The experiences of caregivers in the management of neurological oropharyngeal dysphagia (OD) and dysphagia’s subsequent impact on their quality of life constitute a pivotal yet under-acknowledged facet of person-centred care. This study investigated the impact of dysphagia on the quality of life of caregivers of individuals with different neurological conditions (motor neuron diseases, stroke, Parkinson’s disease and parkinsonism). Thirty-one informal caregivers of adults with OD participated in semi-structured interviews (mean age: 67.8 ± 16.4; 84% female). Interviews were analysed using a template analysis approach, starting from the “a priori” themes derived from the Caregiver Quality of Life Framework developed by Martin and colleagues (American Journal of Health Promotion, 35(7), 1042–1045, 2021). A total of 2305 quotes were categorised into 4 main themes, 24 sub-themes and 71 codes. A high level of intercoder agreement was achieved (Cohen’s κ = 0.93). The results revealed the impacts of OD on caregivers across multiple domains, including physical, social, and psychological, as well as issues related to the environmental context. Despite challenges, positive experiences and personal and social resources were also highlighted.
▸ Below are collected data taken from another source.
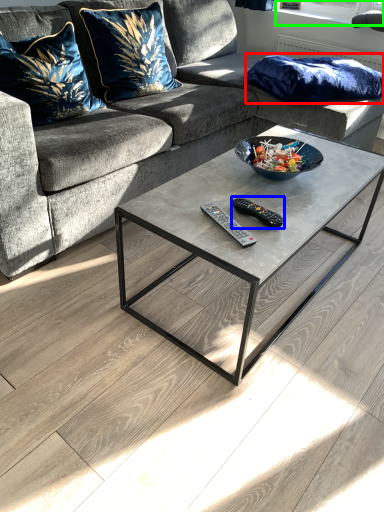 Question: Based on their relative distances, which object is nearer to pillow (highlighted by a red box)? Choose from remote (highlighted by a blue box) and window screen (highlighted by a green box).

Choices:
 (A) remote
 (B) window screen

Answer: (B) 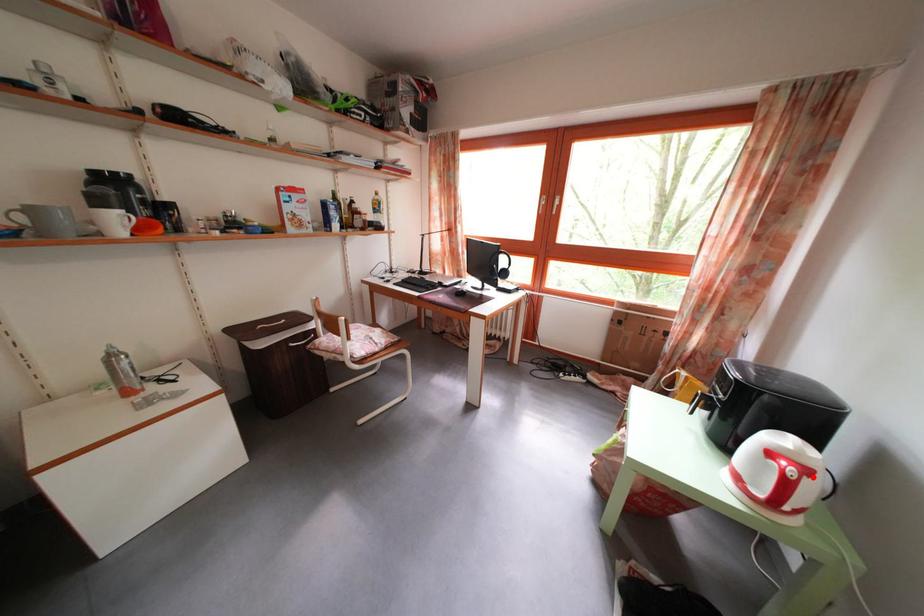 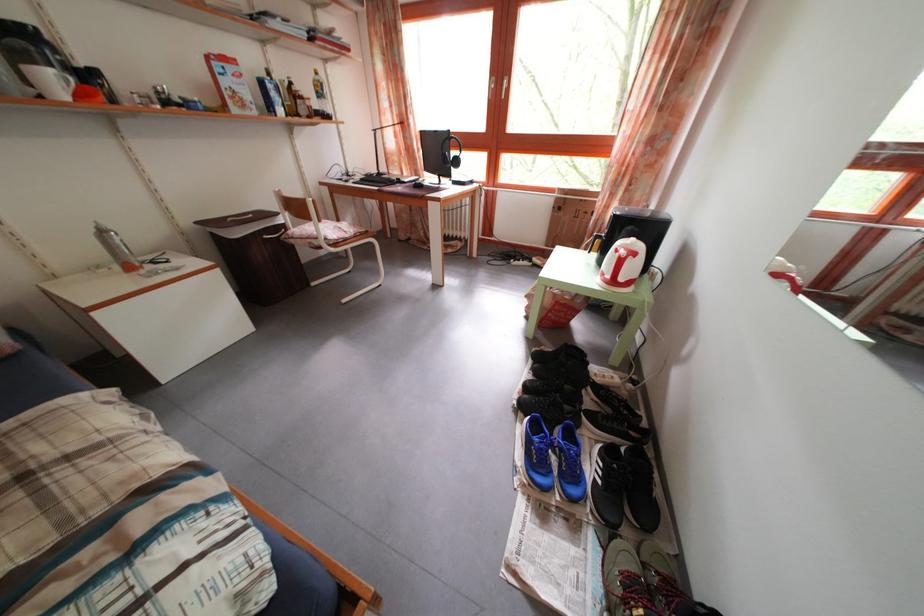 The point at the highlighted location is marked in the first image. Where is the corresponding point in the second image?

Caregivers also reported feelings of acceptance and resilience, with several noting a strengthened bond with their family member. Isolation can be a challenge, but positive adaptations to shared mealtimes were reported, and support groups were helpful. The primary unresolved needs are related to a lack of support from the Health System. Managing OD is possible because of the vital role of caregivers: they have learned behaviours and strategies to support their care recipients. Family-centred care, specialised teams, psychological support, home assistance and mutual aid groups can boost caregivers’ well-being.